List comprehension creating too many of each variable

FlashByte · June 24, 2025, 8:46am

I have been trying to make code that generates every number in a range that has non-unique digits, for example; 11 has non unique digits as 1 repeats twice.
My code:

nonUniqueNums = [i for i in range(10 ** n) for j in str(i) if str(i).count(j) >= 2]

To run this you just set n to whatever you wish(for your computer’s sake, I would recommend not going over 5.

My problem is that when it generates the list, each element is there as often as the number of its digits. I know that I could use remove elements manually, but how can I generate the list in such a way that I don’t have to do this?

P.S. the problem that I described in the last paragraph only affects it if n is larger than 2.

barry-scott · June 24, 2025, 9:00am

That is becuase you have two for loops, one for i and one of j.

If you do not need to use a list comprehension then use a normal for loop.
If it must be a comprehension then change the algorithm so that you do not need the for j. For example use a function instead.

sr-murthy · June 24, 2025, 9:02am

The duplication occurs in the second for loop (for j in str(i)), where you are taking a count for each digit character of str(i), which is a list, and putting that in a list, and for every digit with a digit count >= 2 then you will end up with that many copies of i: when i is 11 this means you end up with two 11s in the outer list, when i is 22 you end up with two 22s, and so on. You need to take j from the digit set of i, so this would be:

nonUniqueNums = [i for i in range(10 ** n) if any(str(i).count(j) >= 2 for j in set(str(i)))]

The smallest value of n for which this list is non-empty is 2. For n = 2 this gives me:

>>> [i for i in range(10 ** 2) if any(str(i).count(j) >= 2 for j in set(str(i)))]
[11, 22, 33, 44, 55, 66, 77, 88, 99]

FlashByte · June 24, 2025, 9:04am

Thank you very much!

sr-murthy · June 24, 2025, 9:37am

This reminds of two interesting sequences:

This OEIS sequence of positive integers where the k-th element occurs k times: so 1 occurs once, 2 occurs twice, 3 occurs thrice (in that order) etc.
And this one, although not quite the same as your problem, but kind of related: Champernowne’s constant for base 10.

doerwalter · June 24, 2025, 10:11am

A simple version would be

nonUniqueNums = [i for i in range(10 ** n) if len(set(str(i))) < len(str(i))]

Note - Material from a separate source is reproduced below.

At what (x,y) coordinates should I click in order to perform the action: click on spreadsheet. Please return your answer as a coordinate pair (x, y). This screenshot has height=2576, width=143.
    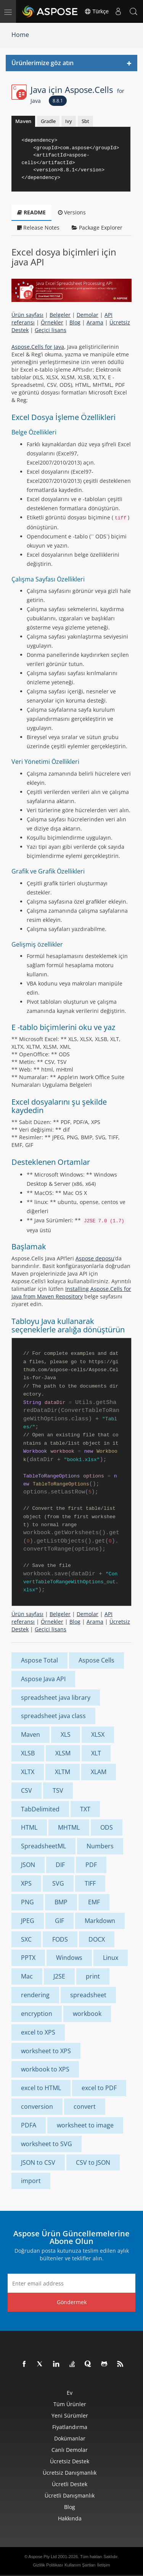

sr-murthy · June 24, 2025, 10:15am

And you could probably shave a bit off the speed by not doing str(i) twice:

nonUniqueNums = []
for i in range(10 ** n):
    stri = str(i)
    if len(set(stri)) < len(stri):
        nonUniqueNums.append(i)

I haven’t timed this, but it would probably be a bit faster.

Stefan2 · June 24, 2025, 12:15pm

Did they say they want 1122 in the result twice?

Stefan2 · June 24, 2025, 12:27pm

Just another attempt for speed:

nonUniqueNums = [
    i
    for k in range(1, n)
    for i in range(10**k, 10**(k+1))
    if len(set(str(i))) <= k
]

sr-murthy · June 24, 2025, 12:37pm

OK, yes, numbers with multiple repeating digit groups, e.g. xxyy, can be excluded by using any to including any number where any one digit repeats more than once (if that was what the poster wants):

nonUniqueNums = []
for i in range(10 ** n):
    s = str(i)
    if any(s.count(j) >= 2 for j in set(s)):
        nonUniqueNums.append(i)

For n = 4 this will exclude duplicates of numbers of the form xxyyy, for n = 5 numbers of the form xxyyy and xxxyy etc.

The for loop version runs faster for me.